Consumer Class Action Claims

 

Pricing and Promotion

 

On April 30, 2012, William J. Henry, a consumer, filed a purported class action proceeding against Michaels Stores, Inc. in the Court of Common Pleas, Lake County, Ohio, on behalf of himself and all similarly-situated Ohio consumers who purchased framing products and/or services from Michaels during weeks where Michaels was advertising a discount for framing products and/or services. The lawsuit alleges that Michaels advertised discounts on its framing products and/or services without actually providing a discount to its customers. The plaintiff claims violation of Ohio law ORC 1345.01 et seq., breach of contract, unjust enrichment and fraud. The plaintiff has alleged damages, penalties and fees not to exceed $5 million, exclusive of interest and costs. We filed a Motion to Dismiss on July 3, 2012.  On October 23, 2012, the Court granted our Motion to Dismiss, in part, dismissing the Plaintiff’s breach of contract claim and denying the motion as to the other claims. We believe we have meritorious defenses and intend to defend the lawsuit vigorously. We do not believe the resolution of this lawsuit will have a material effect on our consolidated financial statements.

 

Website Tracking and Coding

 

On June 19, 2012, Jerome Jurgens, a citizen of Missouri, filed a purported class action proceeding against Michaels Stores, Inc. in the 25th Judicial Circuit Court, Phelps County, Missouri, on behalf of himself, Wendy Poepsel and all other similarly-situated Missouri individuals who, on or after June 19, 2007, accessed the Michaels website and had Flash cookies attach to their computers. Plaintiffs allege that Michaels, through the use of its website, makes use of cookies in order to ascertain user’s web browsing habits.  Specifically, the plaintiffs allege violations of the Missouri Computer Tampering and Merchandising Practices Act statutes, as well as common law claims of conversion, trespass to chattels, invasion of privacy and unjust enrichment are alleging damages, penalties and fees not to exceed $5 million, inclusive of costs and attorneys’ fees.  We filed a Motion to Dismiss on August 8, 2012, which was subsequently denied. We believe we have meritorious defenses and intend to defend the lawsuit vigorously. We do not believe the resolution of this lawsuit will have a material effect on our consolidated financial statements.

 

General

 

In addition to the litigation discussed above, we are, and in the future, may be involved in various other lawsuits, claims and proceedings incidental to the ordinary course of business.

 

ASC 450, Contingencies, governs the disclosure and recognition of loss contingencies, including potential losses from litigation and regulatory matters. It imposes different requirements for the recognition and disclosure of loss contingencies based on the likelihood of occurrence of the contingent future event or events. It distinguishes among degrees of likelihood using the following three terms: “probable”, meaning that “the future event or events are likely to occur”; “remote”, meaning that “the chance of the future event or events occurring is slight”; and “reasonably possible”, meaning that “the chance of the future event or events occurring is more than remote but less than likely”. In accordance with ASC 450, the Company accrues for a loss contingency when we conclude the likelihood of a loss is probable and the amount of the loss can be reasonably estimated.

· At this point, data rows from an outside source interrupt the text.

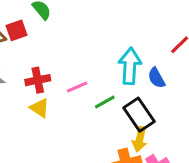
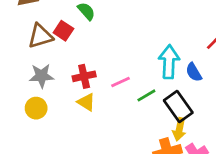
red square: (16, 30) -> (63, 31), turned -36

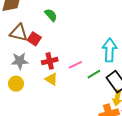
red square: (63, 31) -> (34, 39), moved
brown triangle: (40, 36) -> (19, 33), turned 30

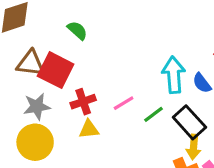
red square: (34, 39) -> (56, 70), size x1.6
yellow triangle: (51, 79) -> (89, 129), turned -32
yellow circle: (16, 84) -> (35, 142), size x1.5

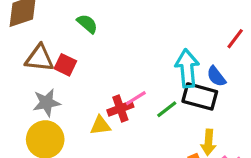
red square: (56, 70) -> (65, 65), size x0.6
red cross: (83, 102) -> (120, 108), moved
black rectangle: (189, 122) -> (200, 96), moved, turned -32

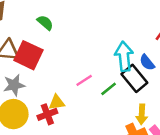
red square: (65, 65) -> (28, 55), size x1.6
black rectangle: (200, 96) -> (134, 78), turned 36
red cross: (120, 108) -> (47, 114), moved

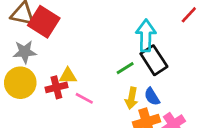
blue semicircle: (147, 62) -> (152, 97), moved
pink line: (84, 80) -> (84, 98), moved, turned 54
yellow arrow: (142, 114) -> (132, 98), moved

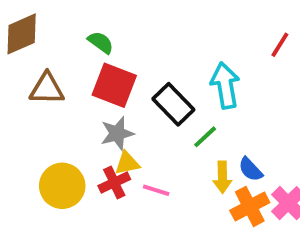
red square: (44, 22) -> (114, 85), moved
gray star: (25, 52) -> (117, 133), moved
black rectangle: (154, 60) -> (173, 104), moved

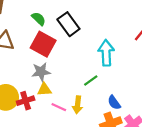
black rectangle: (173, 104) -> (68, 24), moved
yellow arrow: (222, 177) -> (78, 105), moved
red cross: (114, 182) -> (26, 101), moved

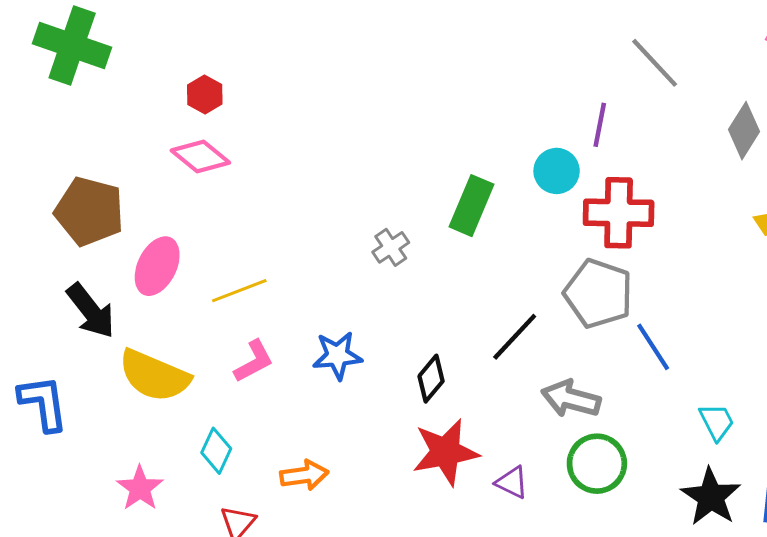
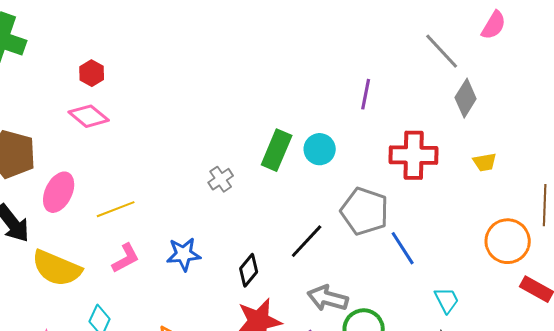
gray line: (655, 63) -> (442, 51), moved
cyan circle: (557, 171) -> (320, 149), moved
red cross: (619, 213) -> (414, 155), moved
gray arrow: (571, 399) -> (328, 298), moved

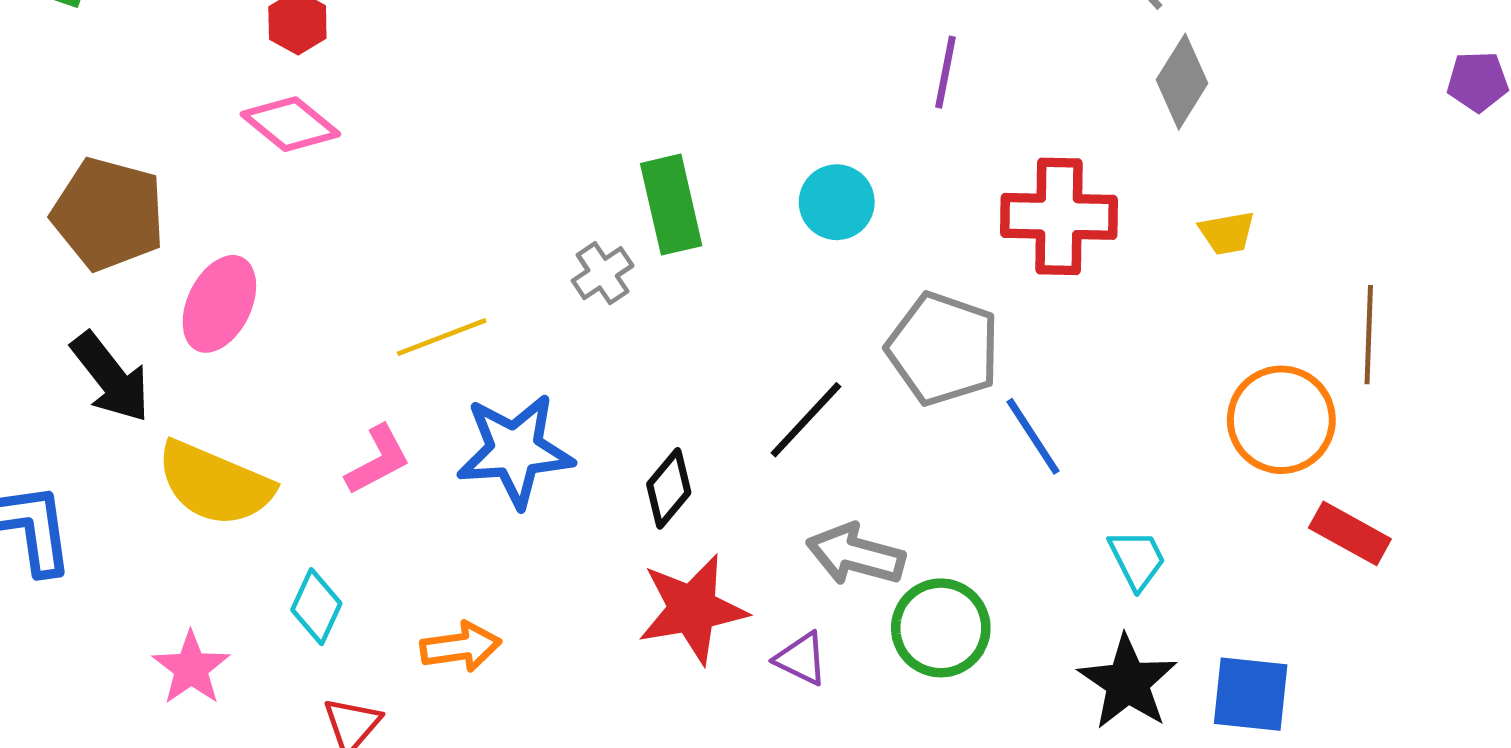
green rectangle: (277, 150) -> (671, 205), moved, turned -36
yellow line: (116, 209) -> (442, 337), moved
blue star: (184, 254) -> (515, 451), size x1.4

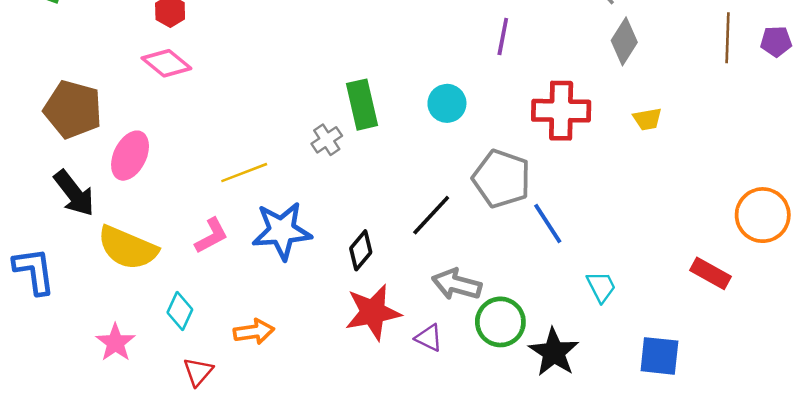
brown line: (1369, 335) -> (727, 38), moved
orange circle: (1281, 420) -> (763, 215), moved
black star: (1128, 682) -> (554, 352), moved

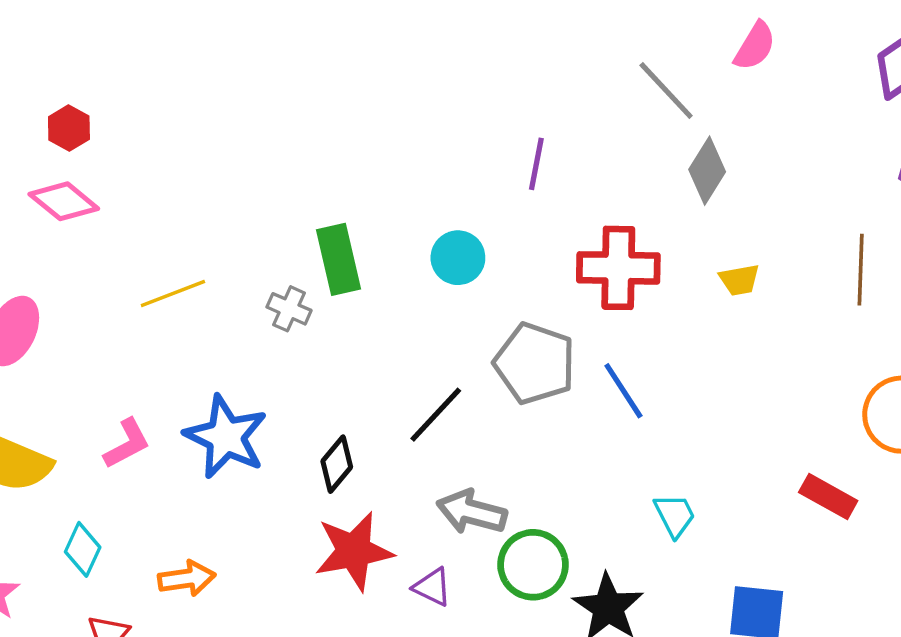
brown line: (727, 38) -> (861, 270), moved
gray cross: (327, 140) -> (289, 309), turned -32
yellow line: (244, 173) -> (173, 293), moved
blue line: (548, 224) -> (623, 391), moved
blue star: (282, 231) -> (226, 437), turned 30

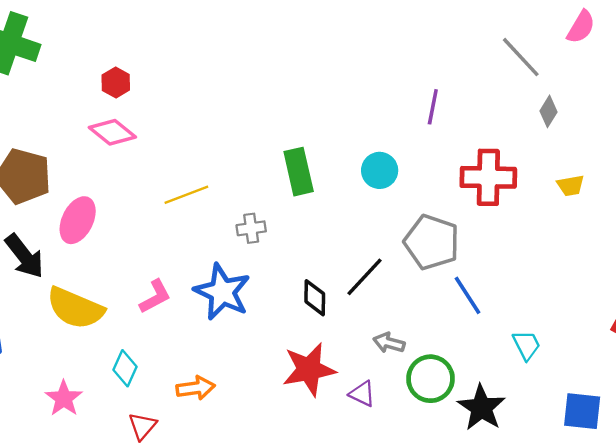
gray diamond: (707, 171) -> (549, 111), size x0.7
gray cross: (289, 309) -> (251, 228), moved, turned -32
blue line: (623, 391) -> (468, 295), moved
black diamond: (337, 464) -> (315, 298), moved, turned -39
gray arrow: (472, 512) -> (389, 343), size x0.7

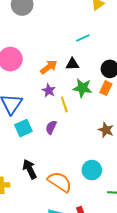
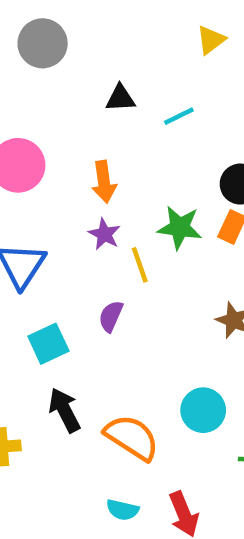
black triangle: (72, 64) -> (120, 98), moved
orange arrow: (49, 67) -> (104, 182), turned 120
cyan square: (23, 128) -> (48, 344), moved

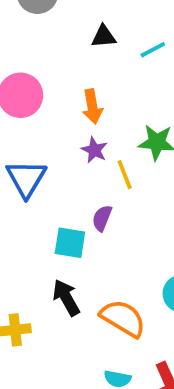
cyan square: (48, 344) -> (70, 243), moved, turned 36

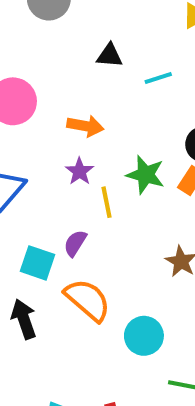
orange arrow: (92, 107) -> (85, 126), turned -80
orange semicircle: (123, 318) -> (88, 300), moved

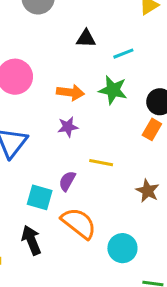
purple star: (80, 171) -> (68, 127), turned 30
green star: (146, 175) -> (113, 90), moved
yellow line: (106, 202) -> (101, 163), moved, turned -65

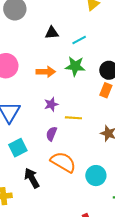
purple star: (68, 127) -> (51, 104), moved
cyan square: (40, 197) -> (18, 148), moved, turned -36

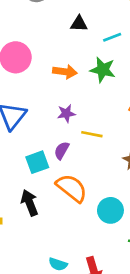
cyan square: (18, 148) -> (37, 162), moved

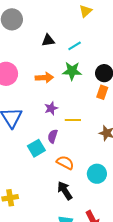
orange semicircle: (72, 188) -> (65, 163), size x0.7
black arrow: (29, 203) -> (65, 191), moved

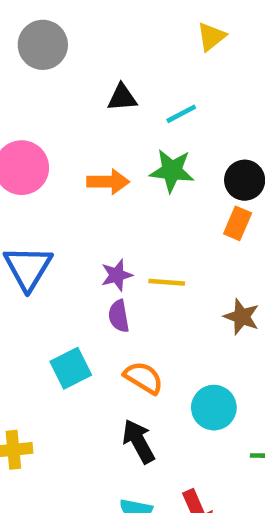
purple star: (51, 108) -> (117, 275), moved
purple semicircle: (53, 136) -> (119, 316), turned -32
cyan square: (36, 148) -> (71, 368), moved

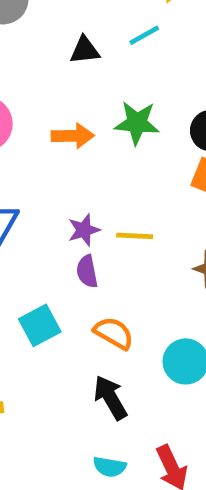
cyan line: (181, 114) -> (144, 35), moved

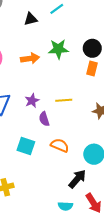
purple star: (84, 230) -> (32, 101), moved
cyan square: (40, 325) -> (26, 146), turned -36
black arrow: (110, 398) -> (77, 179), moved, turned 78

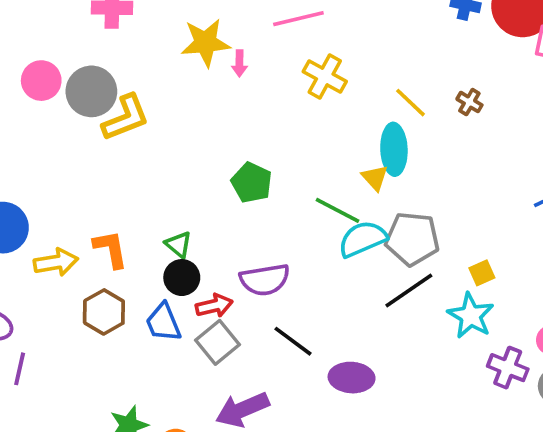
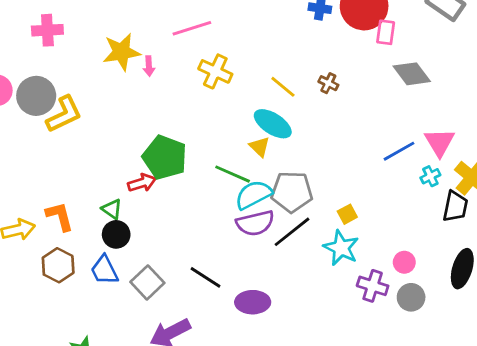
cyan ellipse: (394, 149) -> (273, 124), turned -51
green pentagon: (252, 183) -> (165, 157), size x1.4
purple semicircle: (265, 280) -> (255, 223), moved
red arrow: (214, 306) -> (142, 183), moved

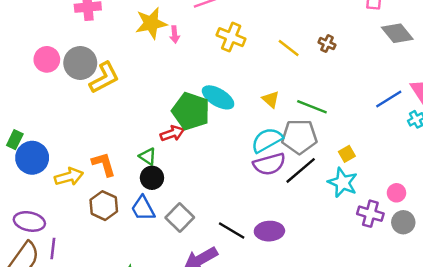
cyan ellipse: (273, 124) -> (218, 97), moved
green line: (233, 174) -> (312, 107), moved
black line: (205, 277) -> (232, 231), moved

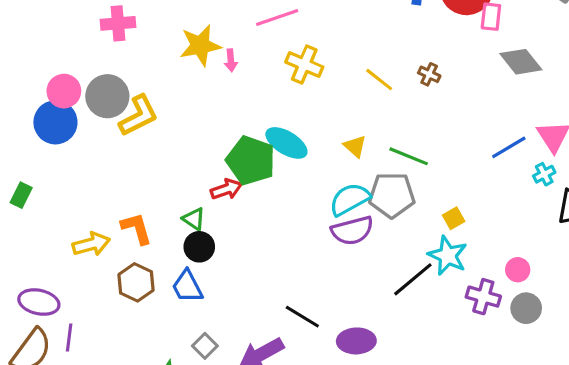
blue circle: (32, 158) -> (55, 122), moved
black line: (301, 170) -> (413, 279), moved
gray square: (180, 218) -> (205, 346), moved, size x0.7
purple ellipse: (269, 231) -> (356, 341), moved

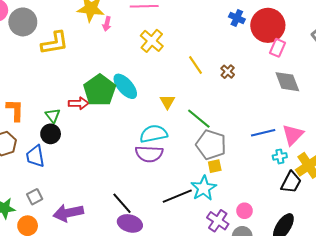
yellow L-shape: (139, 116) -> (55, 43), moved
gray pentagon: (392, 195) -> (211, 145), moved
black line: (302, 317) -> (122, 203), moved

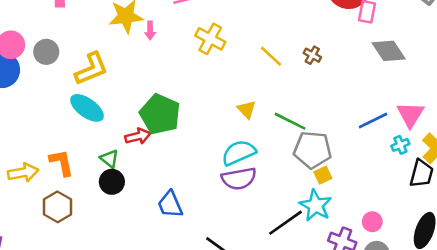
gray circle: (23, 22) -> (46, 52), size x0.7
cyan ellipse: (125, 86) -> (87, 108), moved
blue trapezoid: (35, 156) -> (170, 204), moved

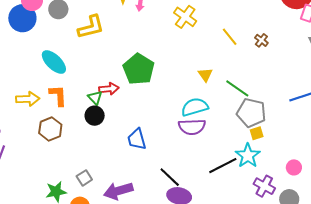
cyan ellipse: (87, 108) -> (54, 62), moved
red arrow: (138, 136) -> (109, 89), moved
pink circle: (372, 222) -> (294, 167), moved

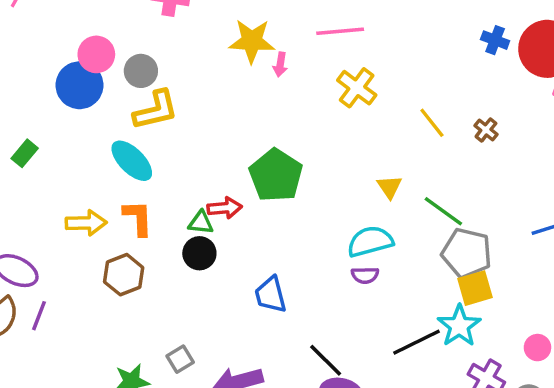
yellow L-shape: (91, 27) -> (156, 110), moved
green triangle: (95, 98) -> (201, 223), turned -42
purple semicircle: (192, 127) -> (365, 275), size x0.6
yellow square: (257, 133) -> (475, 288), size x1.5

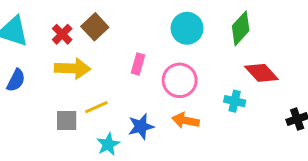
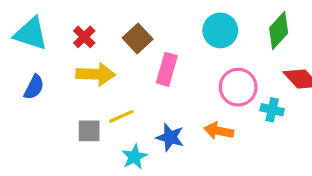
brown square: (95, 27) -> (138, 39), moved
pink rectangle: (138, 64) -> (167, 69), size x1.4
pink circle: (180, 80) -> (238, 87), moved
blue star: (141, 126) -> (170, 137), turned 30

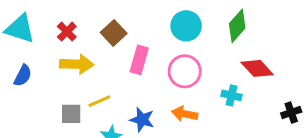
pink circle: (238, 87) -> (185, 71), moved

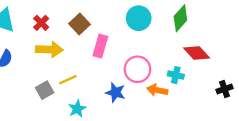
pink circle: (185, 71) -> (137, 69), moved
gray square: (71, 114) -> (45, 90), turned -30
orange arrow: (185, 114) -> (157, 90), moved
blue star: (142, 120) -> (115, 92), moved

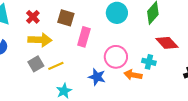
brown square: (79, 24) -> (66, 18), turned -30
gray square: (45, 90) -> (36, 64), moved

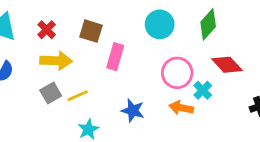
pink circle: (116, 57) -> (177, 73), moved
cyan cross: (149, 62) -> (203, 90), turned 32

When the loss cannot be reasonably estimated we estimate the range of amounts, and if no amount in the range constitutes a better estimate than any other amount, we accrue for the amount at the low end of the range. We adjust our accruals from time to time as we receive additional information, but the loss we incur may be significantly greater than or less than the amount we have accrued. We disclose loss contingencies if there is at least a reasonable possibility that a material loss has been incurred. No accrual or disclosure is required for losses that are remote.

 

For some of the matters disclosed above, as well as other ongoing matters previously disclosed in the Company’s filings with the Securities and Exchange Commission, the Company is currently able to estimate a reasonably possible loss or range of loss in excess of amounts accrued (if any). For some of the matters included within this estimation, an accrual has been made because a loss is believed to be both probable and reasonably estimable, but an exposure to loss exists in excess of the amount accrued; in these cases, the estimate reflects the reasonably possible range of loss in excess of the accrued amount. For other matters included within this estimation, no accrual has been made because a loss, although estimable, is believed to be reasonably possible, but not probable; in these cases the estimate reflects the reasonably possible loss or range of loss within the ranges identified. For the various ranges identified, the aggregate of these estimated amounts is approximately $15 million, which is also inclusive of amounts accrued by the Company.

 

For other matters disclosed above, the Company is not currently able to estimate the reasonably possible loss or range of loss, and has indicated such. Many of these matters remain in preliminary stages (even in some cases where a substantial period of time has passed since the commencement of the matter), with few or no substantive legal decisions by the court defining the scope of the claims, the class (if any), or the potentially available damages, and fact discovery is still in progress or has not yet begun. For all these reasons, the Company cannot at this time estimate the reasonably possible loss or range of loss, if any, for these matters.

 

It is the opinion of the Company’s management, based on current knowledge and after taking into account its current legal accruals, the eventual outcome of all matters described in this Note would not be likely to have a material impact on the consolidated financial condition of the Company. Nonetheless, given the substantial or indeterminate amounts sought in certain of these matters, and the inherent unpredictability of such matters, an adverse outcome in certain of these matters could, from time to time, have a material effect on the Company’s consolidated results of operations or cash flows in particular quarterly or annual periods.